Иза с любопытством посмотрела на нее.
– Ты часто ходишь к нему наверх, а? О чем вы, Хори и ты, беседуете?
– О Ниле и о Египте… О том, как день переходит в ночь и как от этого меняется цвет песка и камней… Но очень часто мы вообще не разговариваем. Я просто сижу там в тишине, и мне так покойно, никто не бранится, не ходит попусту взад-вперед, не плачут дети. Я сижу и размышляю, и Хори мне не мешает. Порой я поднимаю глаза и ловлю его на том, что он смотрит на меня, и тогда мы оба улыбаемся… Мне радостно бывать там.
– Счастливая ты, Ренисенб, - отозвалась Иза.
– Ты нашла такое счастье, какое живет у человека в его собственном сердце. Для большинства женщин оно состоит в чем-то малозначительном и будничном: в уходе за собственными детьми, в беседах и ссорах с подругами, в попеременно любви и ненависти к мужчине. Их счастье складывается из повседневных забот, нанизанных одна на другую, словно бусинки на нитку…
– И твоя жизнь была такой же, бабушка?
– В основном. Но теперь, когда я стала старой и большую часть времени провожу одна, когда я плохо вижу и с трудом передвигаюсь, я стала понимать, что, кроме жизни вокруг нас, существует жизнь внутри нас. Однако я уже слишком стара, чтобы сделать правильный выбор, и потому по-прежнему ворчу на свою маленькую рабыню, люблю полакомиться только что приготовленным, прямо с плиты, вкусным блюдом и всеми сортами хлеба, что мы печем, отведать спелого винограда и гранатового сока. Только это и осталось мне, когда ушло все остальное. Дети, которых я любила, уже все в Царстве мертвых. Твой отец, да поможет ему Ра, всегда был глуповат. Я любила его, когда он был малышом и только учился ходить, но сейчас он раздражает меня своей спесью и чванством. Из моих внуков я больше всех люблю тебя, Ренисенб… Кстати, а где Ипи? Я ни вчера, ни сегодня его не видела.
– Он очень занят. Отец поручил ему присматривать за уборкой зерна.

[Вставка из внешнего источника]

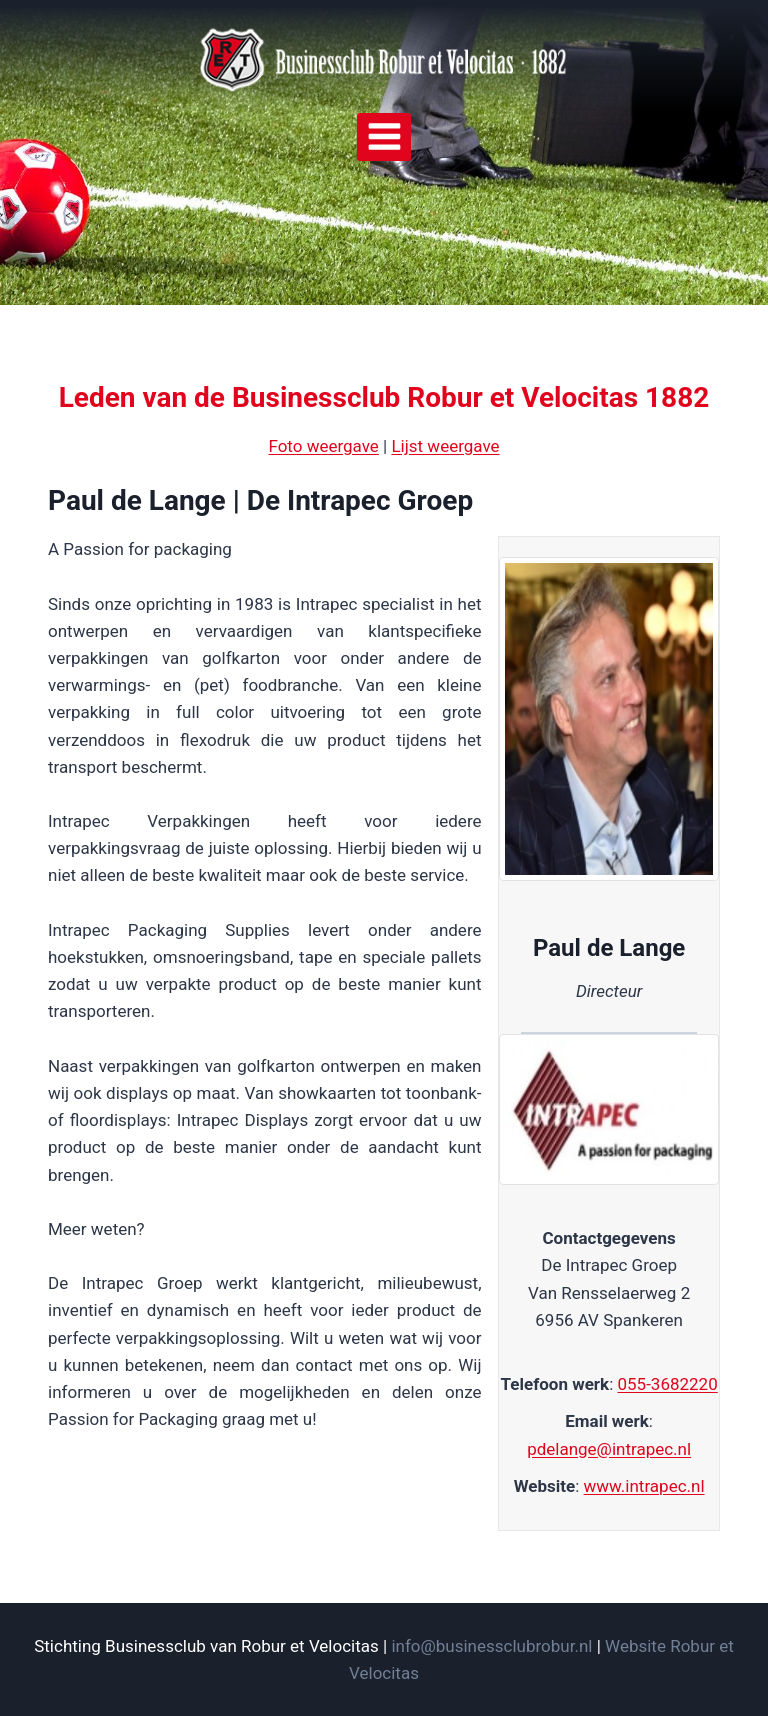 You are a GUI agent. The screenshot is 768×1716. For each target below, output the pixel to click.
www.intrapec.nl (644, 1486)
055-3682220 (667, 1384)
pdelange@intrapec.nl (609, 1449)
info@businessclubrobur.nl (491, 1646)
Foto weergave (323, 446)
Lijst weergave (445, 446)
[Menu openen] (384, 137) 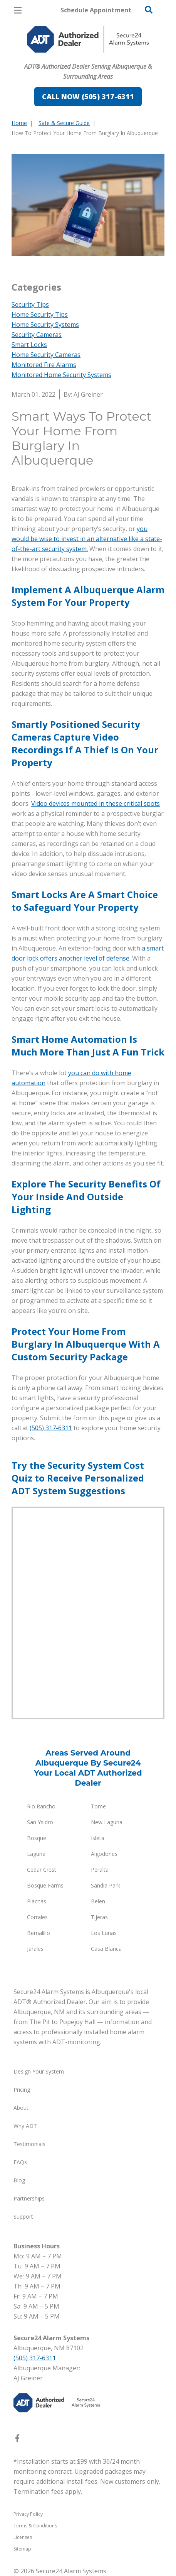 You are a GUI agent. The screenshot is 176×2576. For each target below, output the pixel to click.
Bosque (36, 1838)
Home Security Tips (40, 314)
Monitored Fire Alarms (44, 364)
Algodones (104, 1853)
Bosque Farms (45, 1885)
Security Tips (30, 304)
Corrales (37, 1917)
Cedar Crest (41, 1869)
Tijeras (99, 1917)
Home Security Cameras (46, 354)
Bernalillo (38, 1933)
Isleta (97, 1838)
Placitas (36, 1901)
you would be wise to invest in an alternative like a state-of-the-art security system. (87, 538)
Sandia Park (105, 1885)
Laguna (36, 1853)
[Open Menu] (18, 10)
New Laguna (106, 1822)
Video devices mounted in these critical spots (95, 803)
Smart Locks (29, 344)
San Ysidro (40, 1822)
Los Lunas (104, 1933)
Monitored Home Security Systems (61, 374)
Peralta (100, 1869)
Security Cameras (37, 334)
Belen (98, 1901)
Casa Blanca (106, 1948)
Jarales (35, 1948)
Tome (98, 1806)
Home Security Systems (45, 324)
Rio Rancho (41, 1806) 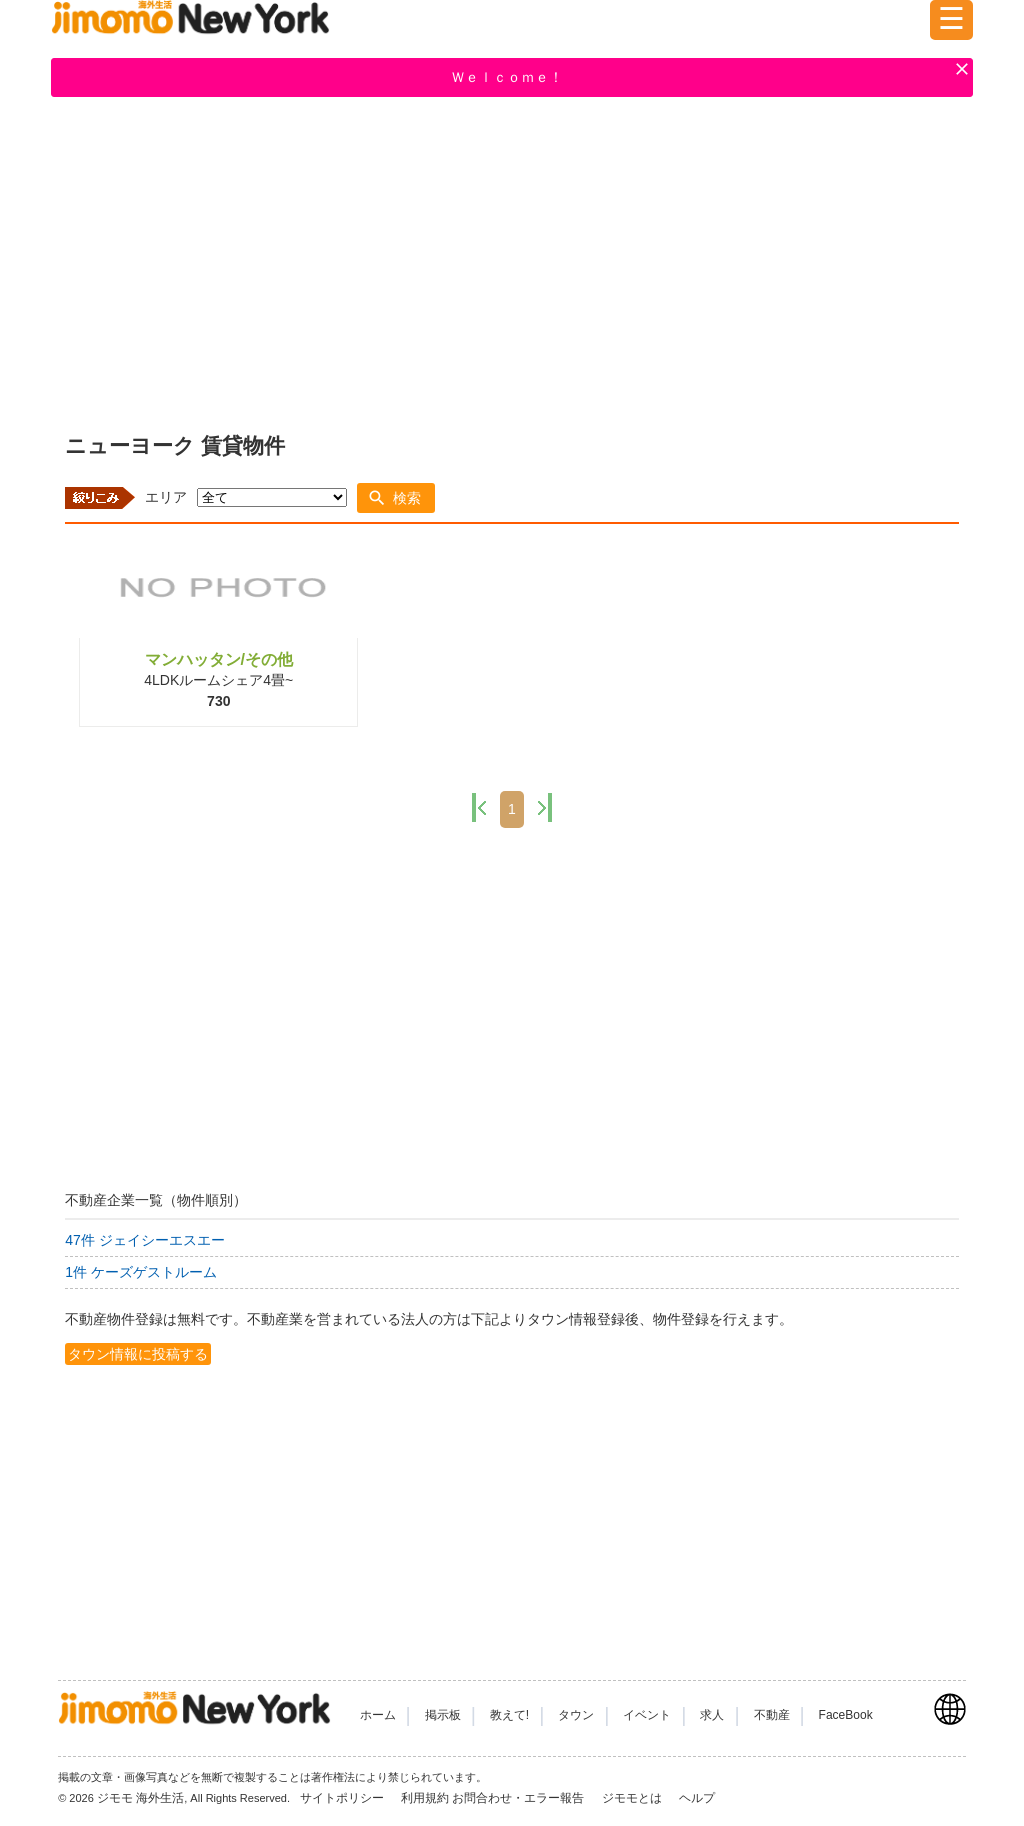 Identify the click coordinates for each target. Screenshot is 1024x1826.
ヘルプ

– Что, вероятно, пришлось по душе заносчивому мальчишке, - усмехнулась Иза.
– Теперь будет расхаживать с важным видом. Когда он придет поесть, скажи ему, что я хочу его видеть.
– Хорошо, бабушка.
– А про остальное, Ренисенб, молчи…
III
– Ты хотела видеть меня, Иза?
Ипи стоял с цветком в белоснежных зубах и, чуть склонив голову набок, нагло улыбался. Он, по-видимому, был весьма доволен собой и жизнью в целом.
– Если ты готов пожертвовать минутой твоего драгоценного времени, - сказала Иза, сощурив глаза, чтобы получше видеть внука, и оглядывая его с головы до ног.
Ее резкий тон не произвел на Ипи ни малейшего впечатления.
– Да, я и вправду очень занят нынче. Мне приходится присматривать за всем хозяйством, поскольку отец ушел в храм.
– Молодой шакал лает громче других, - заметила Иза.
Но Ипи остался невозмутим.
– Неужели ты позвала меня только для того, чтобы это сказать?